Serum circulating CCNB2 mRNA may have clinical applications in tracking of metastasis as well as prognosis of BC as a biomarker (36, 39). Interestingly, no statistically significant difference was reported for CCNB2 protein level in terms of patient age, tumor grade, tumor size, ER/ PR/HER2 status, stage and axillary lymph node status (36). In accordance with previous studies, our survival analysis highlighted CCNB2 as a promising prognostic marker in BC patients with an overall shorter survival rate (23, 36).

In addition to CCNB2, a second module, AURKA, in BC tissues, was found to be highly connected to CCNB2 module. Indeed, CCNB2 acts as a critical node bridging two modules to each other. Interestingly, our findings displayed a positive correlation between hub characteristic and survival rate, despite CCNB2 lacking a high betweenness in cancer signature genes network. Accumulating evidences suggest that CCNB2 and p53 tumor-suppressor proteins function antagonistically in regulating aurora-A-mediated centrosome separation and correcting chromosome segregation in the late G2 by provoking the phosphorylation of aurora A (AURKA). AURKA, a serine/threonine kinase, is a vital oncogene in epithelial–mesenchymal transition, cancer stem cell development and distant metastasis (37). AURKA is regarded as a standard proliferation marker in the Oncotype DX test for assessment of the risk of distant recurrence of BC (40).
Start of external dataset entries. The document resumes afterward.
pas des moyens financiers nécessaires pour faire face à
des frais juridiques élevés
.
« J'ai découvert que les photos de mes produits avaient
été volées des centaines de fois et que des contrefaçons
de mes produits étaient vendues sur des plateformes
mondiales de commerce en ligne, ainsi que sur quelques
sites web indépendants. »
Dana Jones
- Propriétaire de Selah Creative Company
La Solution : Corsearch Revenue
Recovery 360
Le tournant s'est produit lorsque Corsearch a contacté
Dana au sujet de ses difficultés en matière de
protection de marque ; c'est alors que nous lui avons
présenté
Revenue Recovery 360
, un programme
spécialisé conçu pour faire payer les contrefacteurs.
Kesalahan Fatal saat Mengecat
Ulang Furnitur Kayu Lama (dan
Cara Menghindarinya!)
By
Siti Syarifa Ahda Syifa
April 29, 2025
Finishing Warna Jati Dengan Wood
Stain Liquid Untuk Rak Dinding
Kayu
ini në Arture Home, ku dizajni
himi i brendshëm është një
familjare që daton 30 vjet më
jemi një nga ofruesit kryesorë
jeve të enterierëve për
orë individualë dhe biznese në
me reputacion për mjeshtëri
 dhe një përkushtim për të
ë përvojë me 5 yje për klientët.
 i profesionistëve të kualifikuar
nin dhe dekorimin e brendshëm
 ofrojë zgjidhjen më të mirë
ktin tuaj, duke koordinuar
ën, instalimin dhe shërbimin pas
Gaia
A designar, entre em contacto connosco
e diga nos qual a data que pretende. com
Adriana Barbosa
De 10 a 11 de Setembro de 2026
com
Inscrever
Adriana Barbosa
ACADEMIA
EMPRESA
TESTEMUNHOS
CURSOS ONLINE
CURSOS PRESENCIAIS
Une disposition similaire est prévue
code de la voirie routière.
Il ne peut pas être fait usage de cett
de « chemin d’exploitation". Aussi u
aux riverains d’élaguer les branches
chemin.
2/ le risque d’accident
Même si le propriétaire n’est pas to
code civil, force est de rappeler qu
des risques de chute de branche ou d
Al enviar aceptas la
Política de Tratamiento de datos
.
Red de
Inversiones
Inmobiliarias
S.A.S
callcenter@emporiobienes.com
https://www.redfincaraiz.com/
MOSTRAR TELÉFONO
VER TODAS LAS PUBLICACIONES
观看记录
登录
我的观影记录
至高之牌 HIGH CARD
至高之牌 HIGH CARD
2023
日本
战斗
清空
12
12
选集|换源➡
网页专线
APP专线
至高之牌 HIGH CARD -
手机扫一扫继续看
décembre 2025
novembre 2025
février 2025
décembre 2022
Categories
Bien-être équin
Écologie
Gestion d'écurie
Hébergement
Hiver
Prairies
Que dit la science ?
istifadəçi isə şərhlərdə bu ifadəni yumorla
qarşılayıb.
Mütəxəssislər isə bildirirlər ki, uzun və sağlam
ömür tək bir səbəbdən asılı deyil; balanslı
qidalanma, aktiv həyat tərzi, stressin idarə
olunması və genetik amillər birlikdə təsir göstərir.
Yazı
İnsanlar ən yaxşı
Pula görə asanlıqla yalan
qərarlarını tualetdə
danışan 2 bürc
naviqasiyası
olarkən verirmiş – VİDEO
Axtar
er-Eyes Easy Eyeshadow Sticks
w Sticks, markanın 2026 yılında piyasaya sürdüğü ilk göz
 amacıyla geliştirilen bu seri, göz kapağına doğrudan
Given the protein-protein interaction, functional and survival analyses, we propose CCNB2 and AURKA hub modules as potential drivers of proliferation and metastasis in breast cancer cells. Taking into account that CCNB2 was the only shared protein in the PBMCs of BC and knowing that mRNA expression level of CCNB2 was elevated in PBMCs of the metastatic BC patients, we introduce it as a diagnostic candidate biomarker in the progression of BC patients using blood sampling.

Conclusion

We conclude that PBMCs can effectively reflect tumor behavior, suggesting the important role of PBMCs transcriptome in tumor development and its subsequent application for cancer diagnosis. Considering the up-regulation of CCNB2 in BC tissues as well as its related PBMCs compared to healthy tissues, it is thus suggested as a novel diagnostic approach of solid tumors.

Table 1

DEGs of breast cancer tumor and the corresponding PBMC transcriptome data indicated in each GO term

Samples	DEGS	Shared genes between BC tumor and PBMC	Shared genes with Betweenness+Hub	Genes	Consensus gene between BC tumor and PBMC with Betweenness+Hub
BC tumor	103	CCNB2, PGK1	15	AURKA, CCT5, NME1, PSMA7, SNCA, EIF2S2, SPP1, STAT1, DTX3L, PSMA4, KDELR3, FBXO32, EPRS, ALDH6A1, CCNB2	CCNB2
BC PBMC	213	CCNB2, PGK1	2	ACLY, CCNB2	CCNB2

DEGs; Differentially expressed genes, BC; Breast cancer, and PBMCs; Peripheral blood mononuclear cells.